Christen berufen sich hier immer gerne auf John C. Eccles, einem Verfechter der seiner Meinung nach unsterblichen Seele. John C. Eccles vertritt einen Dualismus zwischen dem Gehirn und einem immateriellen Ich-Bewusstsein. John C. Eccles schreibt dazu in seinem Buch "Wie das Selbst sein Gehirn steuert": 

Erläuterung: Dort wo eine Nervenfaser (Dendron) mit einer Nervenzelle verbunden ist, ist ein mikrospisch kleiner Spalt, der so genannte synaptische Spalt. Wenn eine Nervenzelle einer anderen Nervenzelle ein Signal sendet, dann werden hier Substanzen freigesetzt, sogenannte Neurotransmitter. Diese Freisetzung der Neurotransmitter bezeichnet Eccles als vesikuläre Emission aus einem aktivierten Bouton. 

"Wir sollten bedenken, dass wir unser Wissen von der Welt 1 (Poppers 3 Welten Philosophie) nur unseren Sinnesorganen verdanken. Sie versorgen uns mit den Daten, aufgrund derer wir wahrnehmen und handeln, denken und uns erinnern - sie sind die Grundlage aller menschlichen Aktivität einschließlich der Wissenschaft und Technik. Die gegenwärtige interaktionistische Hypothese befasst sich nicht mit diesen ontologischen Problemen, sondern nur mit der Art und Weise, wie mentale Ereignisse auf neuronale Ereignisse einwirken. Die Hypothese lautet, dass der mentale Einfluss die Wahrscheinlichkeit der vesikulären Emission aus einem aktivierten Bouton auf eine Weise modifiziert, die den Wahrscheinlichkeitsfeldern der Quantenmechanik analog ist.
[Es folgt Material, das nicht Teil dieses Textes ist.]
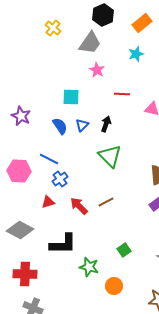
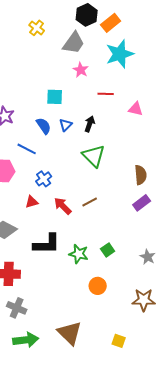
orange rectangle: (142, 23) -> (111, 23), moved
cyan star: (136, 54) -> (120, 54), size x1.8
blue line: (49, 159) -> (27, 149), moved
green star: (89, 267) -> (79, 254), moved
Nach John C. Eccles ist das Selbst aufgebaut aus sogenannten Psychonen. Zu Psychonen gibt Eccles in seinem Buch "Wie das Selbst sein Gehirn steuert" folgende Erklärung: 

"Die neue Hypothese lautet, dass alle mentalen Ereignisse und Erfahrungen - tatsächlich die Gesamtheit der äußeren und inneren Sinnesempfindungen von Welt 2 eine Komposition elementarer oder einheitlicher mentaler Ereignisse darstellen, die wir Psychonen nennen könnten. Wir glauben weiterhin, dass jedes dieser Psychone auf eine einzigartige Weise reziprok (wechselseitig) mit seinem Dendron  verbunden ist. Die Dendronen sind anatomisch »vorgefertigt«, mit Ausnahme ihrer synaptischen Plastizität der Lernbereitschaft, weisen jedoch funktionell große Unterschiede in der Intensität ihrer Reaktionen auf neuronale Inputs auf. Sie ähneln funktionell den Psychonen, mit denen sie verbunden sind und die alle Grade der mentalen Intensität aufweisen können, von einer gar nicht vorhandenen bis zu einer maximalen funktionellen Verbindung mit ihren Dendronen. Die Psychonen stellen keine Wahrnehmungswege zu den Erfahrungen von Welt 2 dar. Sie sind die Erfahrungen in ihrer ganzen Verschiedenheit und Einzigartigkeit."

Da die Sinnesorgane der Welt1 beim Tod zerfallen, sind Eccles Psychonen nach dem Tod blind, taub und ohne Tastsinn. Unklar bleibt bei Eccles Konzept wie aus Signalen Erfahrungen werden. Siehe hierzu das Kapitel Dimensionen des Geistes Teil 1.

Man muss in Betracht ziehen, dass der Körper nicht ein Gefängnis der Seele ist, sondern den Zusammenhalt dieses Energiestroms gewährleistet, der sonst wie ein glühender Funke aufgehen würde im unendlichen Raum.